[Source records]
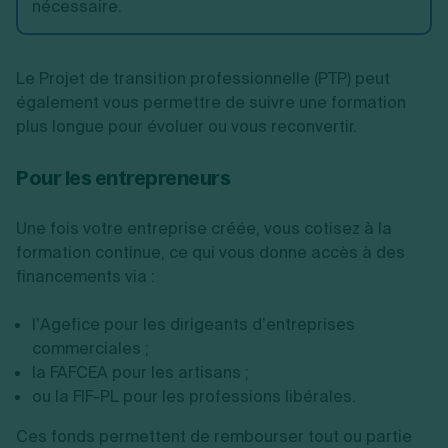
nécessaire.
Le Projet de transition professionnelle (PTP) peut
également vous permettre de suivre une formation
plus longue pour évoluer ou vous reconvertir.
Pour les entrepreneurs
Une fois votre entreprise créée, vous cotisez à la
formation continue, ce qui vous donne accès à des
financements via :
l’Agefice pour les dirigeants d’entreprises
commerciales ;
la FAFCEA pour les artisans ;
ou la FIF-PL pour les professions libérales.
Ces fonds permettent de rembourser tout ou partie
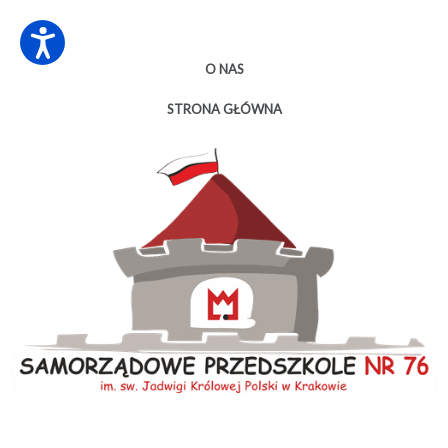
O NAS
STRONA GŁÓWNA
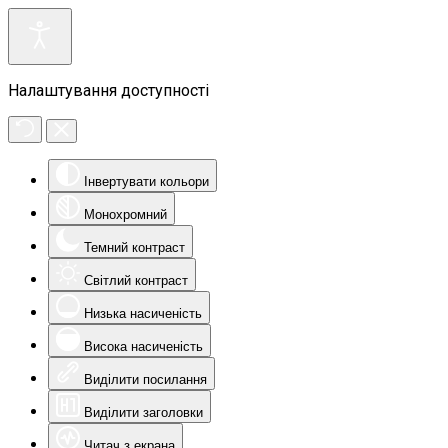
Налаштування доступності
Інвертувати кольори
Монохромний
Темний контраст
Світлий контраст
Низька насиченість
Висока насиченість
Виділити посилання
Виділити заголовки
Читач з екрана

Exercise description –
Restate, word for word, each line from the one with "Ces fonds permettent" to the end of the entries, both included, and keep every picture out.

Response to this exercise –
Ces fonds permettent de rembourser tout ou partie
O NAS
STRONA GŁÓWNA
Налаштування доступності
Інвертувати кольори
Монохромний
Темний контраст
Світлий контраст
Низька насиченість
Висока насиченість
Виділити посилання
Виділити заголовки
Читач з екрана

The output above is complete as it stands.